→ Directions for this task
In the material below, find the line containing "5. Februar 2010" and the line containing "Vart reser du?". Output those two lines and all lines between them exactly, without pictures.

→ Provided data
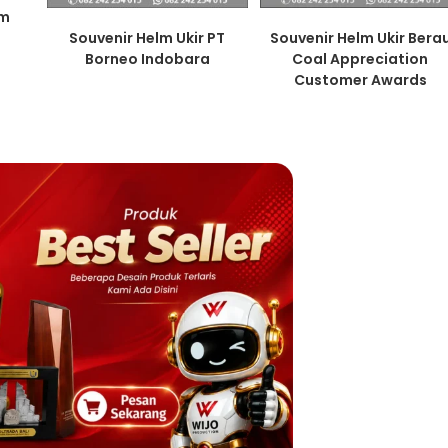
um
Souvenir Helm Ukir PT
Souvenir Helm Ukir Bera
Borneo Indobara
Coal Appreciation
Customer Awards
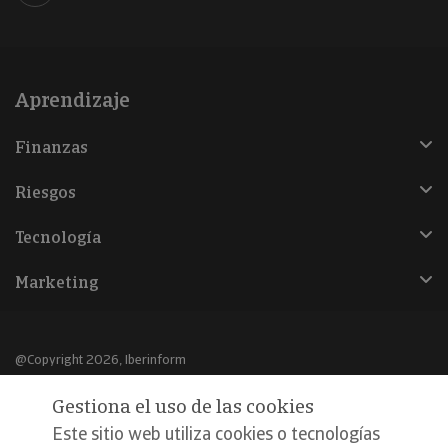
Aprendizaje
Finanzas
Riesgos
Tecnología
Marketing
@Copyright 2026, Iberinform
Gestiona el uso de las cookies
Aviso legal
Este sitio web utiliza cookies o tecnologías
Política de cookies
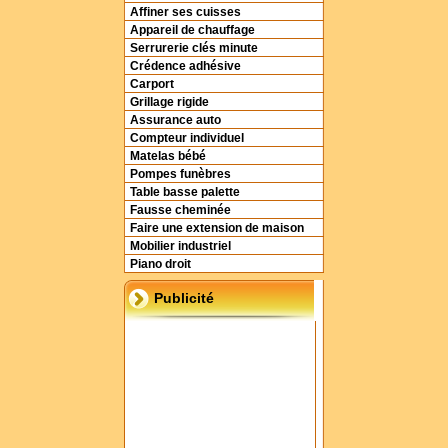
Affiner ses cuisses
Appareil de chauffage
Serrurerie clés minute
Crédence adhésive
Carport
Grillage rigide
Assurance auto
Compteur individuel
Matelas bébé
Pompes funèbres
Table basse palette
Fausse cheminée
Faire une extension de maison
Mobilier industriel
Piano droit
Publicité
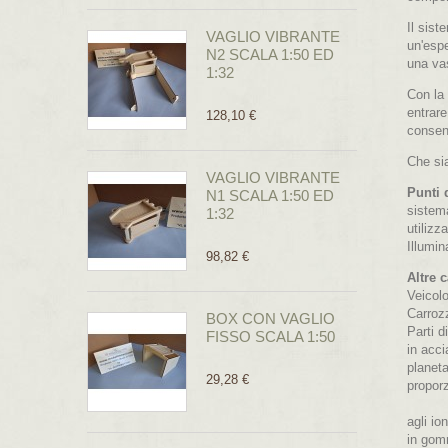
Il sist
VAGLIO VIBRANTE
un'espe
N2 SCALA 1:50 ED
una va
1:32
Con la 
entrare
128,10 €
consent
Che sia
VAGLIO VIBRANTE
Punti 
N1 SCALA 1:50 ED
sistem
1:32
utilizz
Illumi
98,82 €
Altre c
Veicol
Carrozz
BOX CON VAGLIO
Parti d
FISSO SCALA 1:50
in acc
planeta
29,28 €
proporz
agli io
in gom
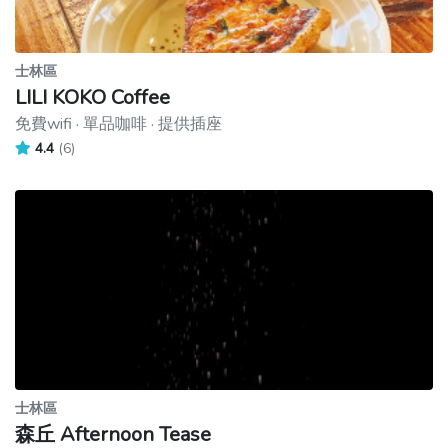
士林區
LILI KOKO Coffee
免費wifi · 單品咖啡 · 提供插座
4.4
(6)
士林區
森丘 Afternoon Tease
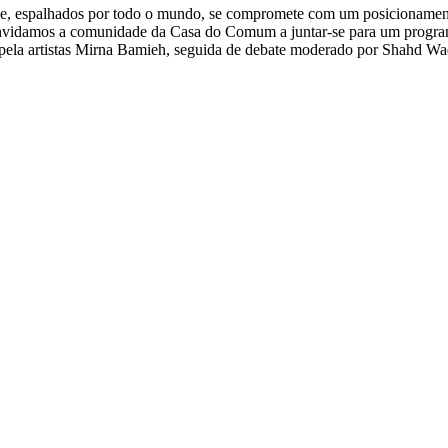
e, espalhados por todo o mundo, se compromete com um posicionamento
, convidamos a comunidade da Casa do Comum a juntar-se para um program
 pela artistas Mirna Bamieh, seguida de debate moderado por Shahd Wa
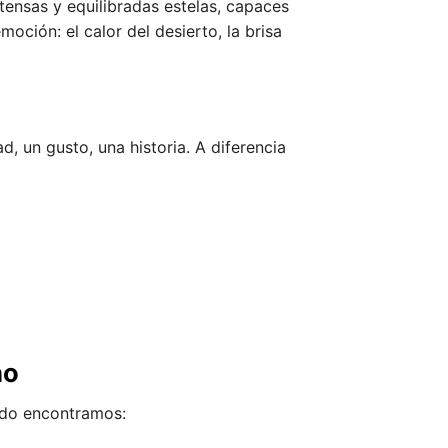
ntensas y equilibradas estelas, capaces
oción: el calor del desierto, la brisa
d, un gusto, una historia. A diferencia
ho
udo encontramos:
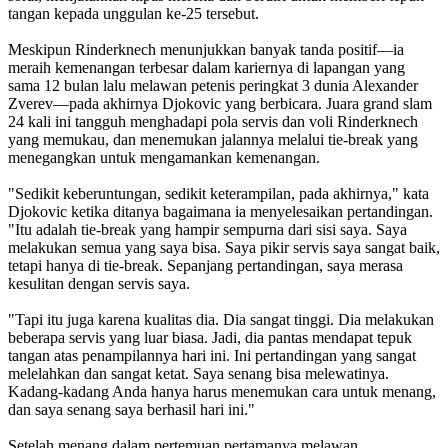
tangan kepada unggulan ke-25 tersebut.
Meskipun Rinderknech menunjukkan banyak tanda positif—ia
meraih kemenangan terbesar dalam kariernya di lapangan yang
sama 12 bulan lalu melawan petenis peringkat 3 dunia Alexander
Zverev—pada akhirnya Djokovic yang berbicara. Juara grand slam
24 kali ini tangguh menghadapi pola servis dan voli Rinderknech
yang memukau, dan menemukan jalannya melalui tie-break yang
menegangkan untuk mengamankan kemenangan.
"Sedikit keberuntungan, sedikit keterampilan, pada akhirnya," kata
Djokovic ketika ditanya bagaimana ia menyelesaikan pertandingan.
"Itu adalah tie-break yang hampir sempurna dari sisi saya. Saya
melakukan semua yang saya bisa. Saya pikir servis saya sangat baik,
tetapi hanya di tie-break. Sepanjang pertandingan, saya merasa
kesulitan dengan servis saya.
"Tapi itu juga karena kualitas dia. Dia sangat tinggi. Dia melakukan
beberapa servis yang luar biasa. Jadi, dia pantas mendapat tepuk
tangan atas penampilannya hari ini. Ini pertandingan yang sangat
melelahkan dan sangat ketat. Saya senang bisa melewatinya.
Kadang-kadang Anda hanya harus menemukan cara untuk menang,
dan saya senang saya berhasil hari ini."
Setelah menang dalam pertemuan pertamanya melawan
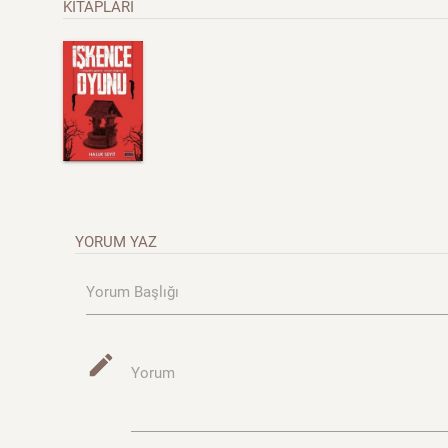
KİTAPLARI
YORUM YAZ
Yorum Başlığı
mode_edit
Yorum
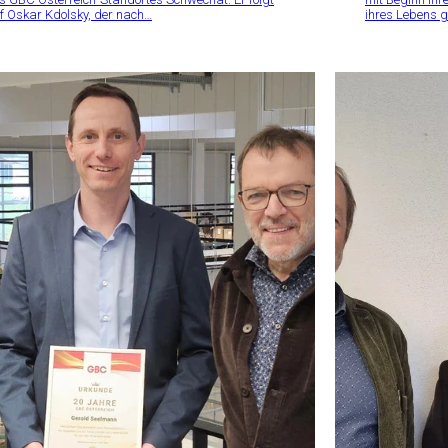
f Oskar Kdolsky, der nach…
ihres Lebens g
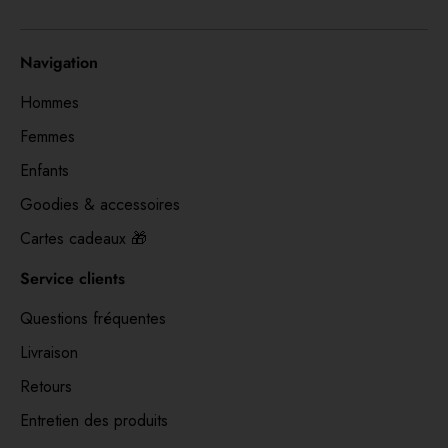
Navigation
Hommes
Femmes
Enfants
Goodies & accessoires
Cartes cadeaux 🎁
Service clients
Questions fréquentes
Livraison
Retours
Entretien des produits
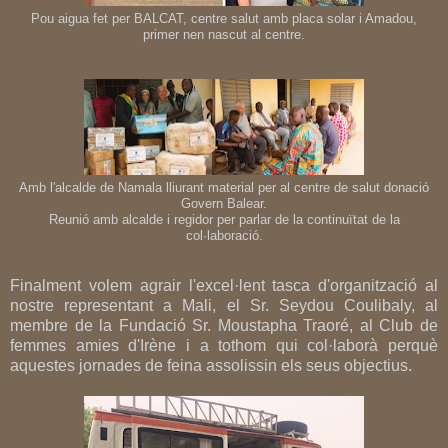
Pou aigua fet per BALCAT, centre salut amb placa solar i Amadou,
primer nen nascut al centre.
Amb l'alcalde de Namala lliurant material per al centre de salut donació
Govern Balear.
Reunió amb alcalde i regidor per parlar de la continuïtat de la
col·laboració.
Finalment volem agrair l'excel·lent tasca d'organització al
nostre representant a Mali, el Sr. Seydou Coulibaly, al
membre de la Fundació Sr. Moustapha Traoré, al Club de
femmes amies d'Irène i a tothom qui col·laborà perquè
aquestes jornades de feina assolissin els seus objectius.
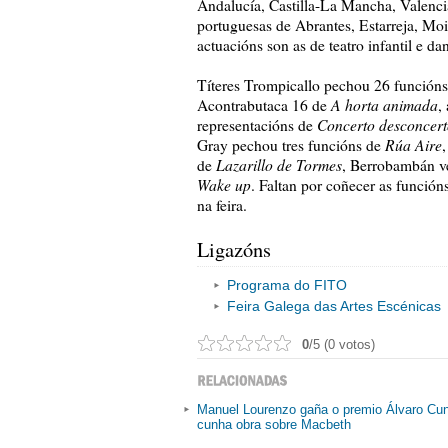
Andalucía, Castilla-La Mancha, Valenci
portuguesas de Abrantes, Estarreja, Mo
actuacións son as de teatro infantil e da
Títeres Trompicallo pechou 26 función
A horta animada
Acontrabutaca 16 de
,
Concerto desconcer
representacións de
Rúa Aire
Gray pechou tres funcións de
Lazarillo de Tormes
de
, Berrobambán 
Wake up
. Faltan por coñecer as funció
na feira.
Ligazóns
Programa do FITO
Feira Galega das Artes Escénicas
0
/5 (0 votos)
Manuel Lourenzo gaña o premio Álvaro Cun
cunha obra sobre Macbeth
--
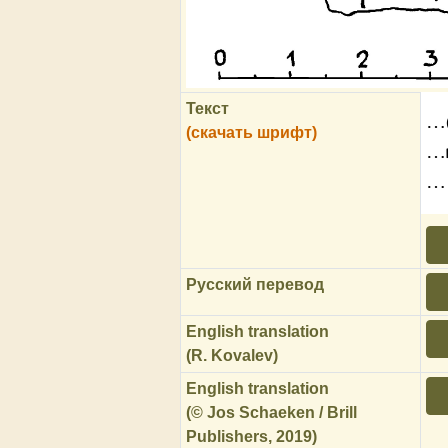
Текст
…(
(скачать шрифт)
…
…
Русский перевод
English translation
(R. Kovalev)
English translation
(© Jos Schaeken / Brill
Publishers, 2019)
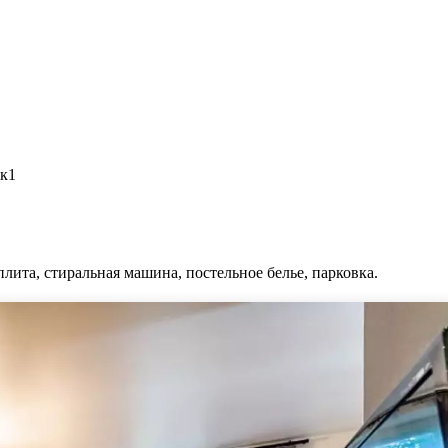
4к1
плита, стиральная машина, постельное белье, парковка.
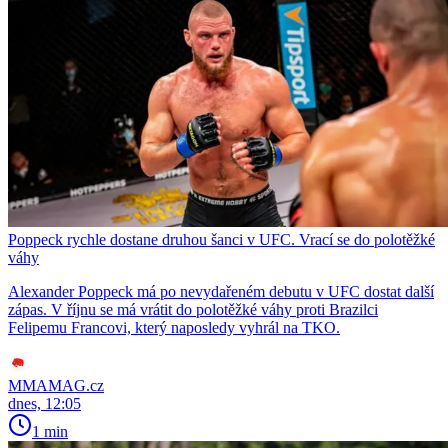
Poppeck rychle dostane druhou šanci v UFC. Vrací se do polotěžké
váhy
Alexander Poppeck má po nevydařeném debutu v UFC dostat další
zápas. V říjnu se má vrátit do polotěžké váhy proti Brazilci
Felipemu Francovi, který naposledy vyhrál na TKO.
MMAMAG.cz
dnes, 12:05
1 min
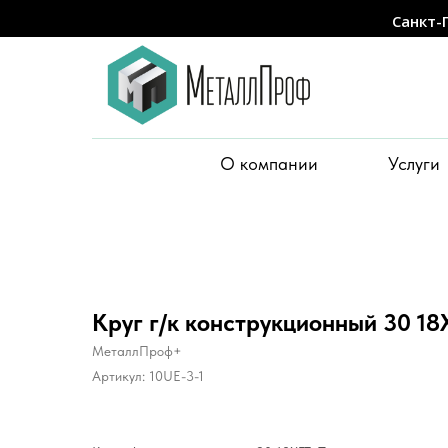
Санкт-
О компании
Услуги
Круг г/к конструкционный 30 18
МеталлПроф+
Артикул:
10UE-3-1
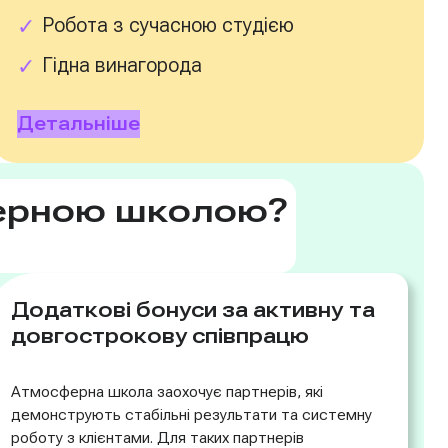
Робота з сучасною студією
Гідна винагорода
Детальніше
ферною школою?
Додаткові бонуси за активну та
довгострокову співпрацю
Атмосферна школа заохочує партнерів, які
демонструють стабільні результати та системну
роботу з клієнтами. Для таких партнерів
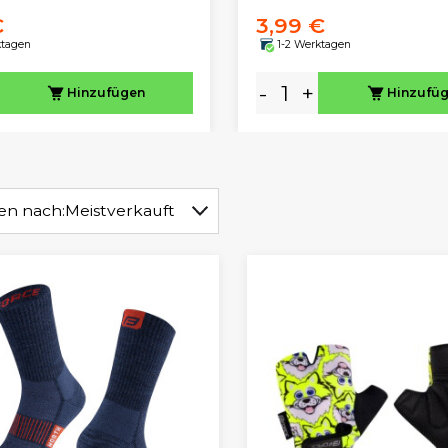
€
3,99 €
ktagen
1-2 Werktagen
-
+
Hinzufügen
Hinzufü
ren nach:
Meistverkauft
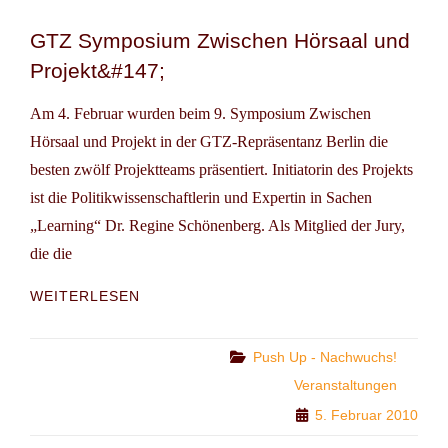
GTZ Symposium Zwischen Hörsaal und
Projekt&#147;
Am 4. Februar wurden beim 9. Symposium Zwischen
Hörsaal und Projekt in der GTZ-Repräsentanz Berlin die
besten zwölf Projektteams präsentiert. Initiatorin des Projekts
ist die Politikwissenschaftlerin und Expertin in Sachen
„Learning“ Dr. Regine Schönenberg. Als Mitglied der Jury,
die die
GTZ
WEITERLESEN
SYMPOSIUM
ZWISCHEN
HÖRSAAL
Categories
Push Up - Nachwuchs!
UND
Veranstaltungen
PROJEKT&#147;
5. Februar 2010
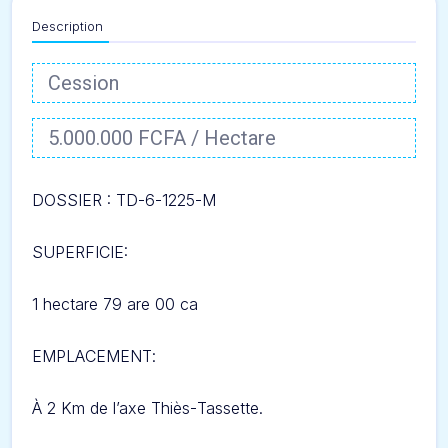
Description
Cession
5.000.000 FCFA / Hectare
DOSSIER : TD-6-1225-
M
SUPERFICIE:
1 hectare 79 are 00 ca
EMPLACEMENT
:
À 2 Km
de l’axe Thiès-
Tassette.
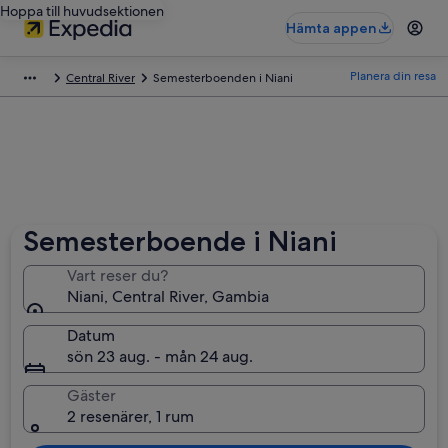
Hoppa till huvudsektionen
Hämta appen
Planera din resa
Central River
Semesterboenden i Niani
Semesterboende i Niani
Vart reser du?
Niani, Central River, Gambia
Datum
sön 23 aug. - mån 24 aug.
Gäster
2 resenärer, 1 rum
--
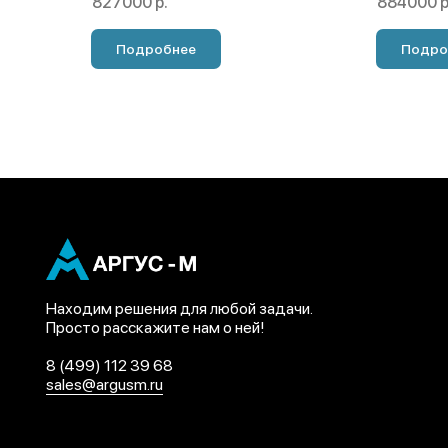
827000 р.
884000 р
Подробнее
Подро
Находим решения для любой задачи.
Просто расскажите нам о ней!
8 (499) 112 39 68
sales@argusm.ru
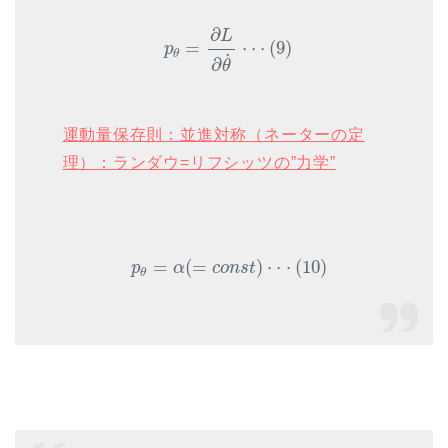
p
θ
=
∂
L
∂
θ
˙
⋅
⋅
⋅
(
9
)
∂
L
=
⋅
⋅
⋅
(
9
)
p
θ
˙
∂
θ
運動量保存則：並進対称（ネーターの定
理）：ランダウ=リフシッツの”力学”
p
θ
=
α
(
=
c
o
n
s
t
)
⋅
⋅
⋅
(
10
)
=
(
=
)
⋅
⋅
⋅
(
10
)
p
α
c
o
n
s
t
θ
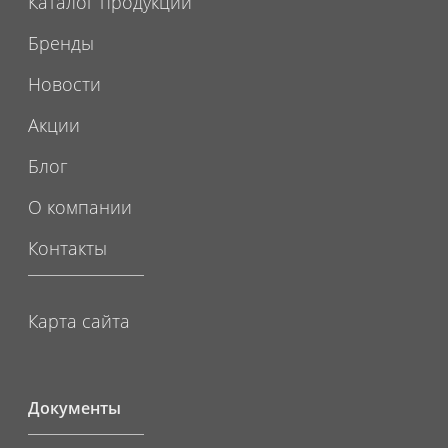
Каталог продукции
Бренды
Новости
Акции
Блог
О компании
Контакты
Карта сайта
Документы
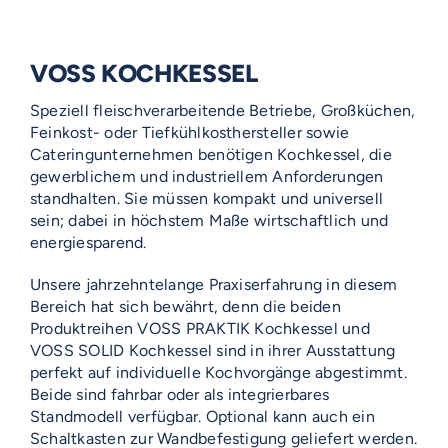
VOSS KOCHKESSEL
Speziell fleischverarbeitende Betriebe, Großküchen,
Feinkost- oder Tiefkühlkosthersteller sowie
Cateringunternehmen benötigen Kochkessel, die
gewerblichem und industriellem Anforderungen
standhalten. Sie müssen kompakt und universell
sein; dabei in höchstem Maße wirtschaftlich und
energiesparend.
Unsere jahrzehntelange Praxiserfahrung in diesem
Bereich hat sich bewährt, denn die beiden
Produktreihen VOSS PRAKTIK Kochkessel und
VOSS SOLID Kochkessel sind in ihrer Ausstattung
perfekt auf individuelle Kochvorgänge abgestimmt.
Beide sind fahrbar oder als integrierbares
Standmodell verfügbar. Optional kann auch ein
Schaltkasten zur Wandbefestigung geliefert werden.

→ Problem solution
5. Februar 2010
Description
Cession
5.000.000 FCFA / Hectare
DOSSIER : TD-6-1225-
M
SUPERFICIE:
1 hectare 79 are 00 ca
EMPLACEMENT
:
À 2 Km
de l’axe Thiès-
Tassette.
Hoppa till huvudsektionen
Hämta appen
Planera din resa
Central River
Semesterboenden i Niani
Semesterboende i Niani
Vart reser du?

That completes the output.